EDS | Ab Intra Wellness

I. History of EDS

Ehlers-Danlos syndrome was first described by Edvard Ehlers in 1901 and later by Henri-Alexandre Danlos in 1908.
Over the years, the understanding of EDS has evolved, and multiple subtypes have been identified.

II. Types of EDS

The current classification system recognizes several subtypes of EDS, including:

Classical EDS (cEDS):
- Characterized by skin hyperextensibility, joint hypermobility, and tissue fragility.
- Skin is often smooth, soft, and velvety with easy bruising.
- Joint hypermobility may be present, but it is typically less pronounced than in hypermobility EDS.

Hypermobility EDS (hEDS):
- The most common subtype, primarily affecting joint hypermobility.
- Individuals may experience chronic joint pain, joint dislocations, and soft tissue injuries.
- Other symptoms may include skin involvement (hyperelasticity, stretch marks) and gastrointestinal issues.

Vascular EDS (vEDS):
- The most severe and potentially life-threatening subtype.
- Characterized by fragile blood vessels and connective tissue, leading to arterial and organ ruptures.
- Individuals often have thin, translucent skin, easy bruising, and characteristic facial features.

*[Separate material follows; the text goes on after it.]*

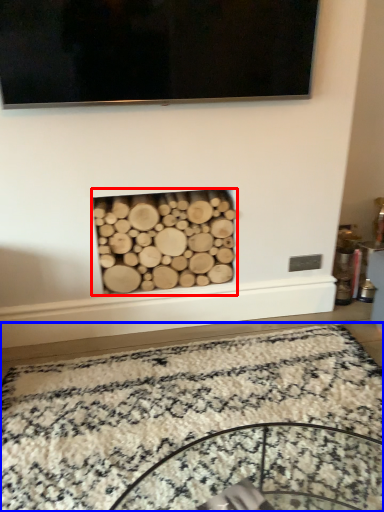 Question: Which of the following is the closest to the observer, fireplace (highlighted by a red box) or mat (highlighted by a blue box)?

Choices:
 (A) fireplace
 (B) mat

Answer: (B) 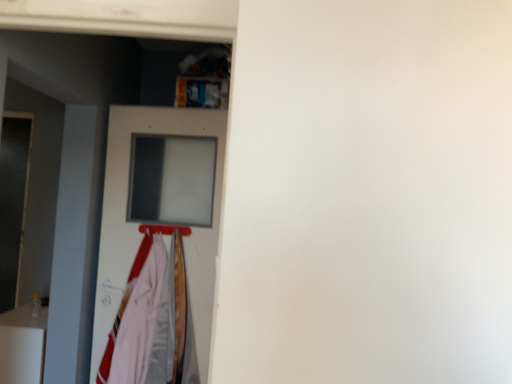 The height and width of the screenshot is (384, 512). Describe the element at coordinates (164, 229) in the screenshot. I see `metallic silver hanger at center` at that location.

Kyphoscoliotic EDS (kEDS):
- Characterized by severe hypotonia (low muscle tone) at birth and progressive scoliosis.
- Joint hypermobility, fragile skin, and easy bruising are also present.
- Muscular weakness and respiratory issues may occur.

Arthrochalasia EDS (aEDS):
- Characterized by severe joint hypermobility, congenital hip dislocation, and joint deformities.
- Skin hyperextensibility and tissue fragility are also present.

Two types of aEDS exist, each caused by different gene mutations:

Dermatosparaxis EDS (dEDS):
- Characterized by extremely fragile, sagging skin that is highly prone to tearing and bruising.
- Joint hypermobility and joint dislocations are common.
- Other symptoms may include hernias and organ prolapse.

Other rare types:
- There are several other rare types of EDS, each with its own specific features and genetic mutations.
  - Examples include the rare cardiac-valvular EDS, spondylodysplastic EDS, and musculocontractural EDS.

III. Diagnosis of EDS

The diagnosis of EDS is primarily based on clinical evaluation and family history.
The diagnostic criteria for each subtype are defined by specific clinical features, genetic testing, and exclusion of other connective tissue disorders.
The 2017 International Classification of EDS provides detailed diagnostic criteria for each subtype.

IV. Statistics and Correlations

The prevalence of EDS varies depending on the subtype, ranging from approximately 1 in 5,000 to 1 in 200,000 individuals.
EDS affects individuals of all racial and ethnic backgrounds.
Some subtypes, such as vEDS, have a higher risk of life-threatening complications.

V. Medical Treatment for EDS

Treatment for EDS focuses on managing symptoms and preventing complications.
Pain management with medications, such as nonsteroidal anti-inflammatory drugs (NSAIDs) or opioids, may be prescribed.
Physical therapy, occupational therapy, and assistive devices can help manage joint instability and improve functionality.
Surgical interventions may be necessary for specific complications, such as joint dislocations or vascular issues.

VI. Holistic Treatment for EDS

Holistic approaches can complement medical treatment for EDS and may include:
- Gentle exercises and physical activities tailored to individual capabilities
- Nutritional support, including a well-balanced diet and supplementation if needed
- Mind-body practices, such as mindfulness, meditation, and stress management techniques
- Complementary therapies like acupuncture, chiropractic care, or massage therapy

It's important to note that treatment for EDS should be individualized based on the subtype and specific symptoms of each person. A multidisciplinary approach involving medical professionals, physical therapists, and other specialists is often beneficial for managing EDS effectively.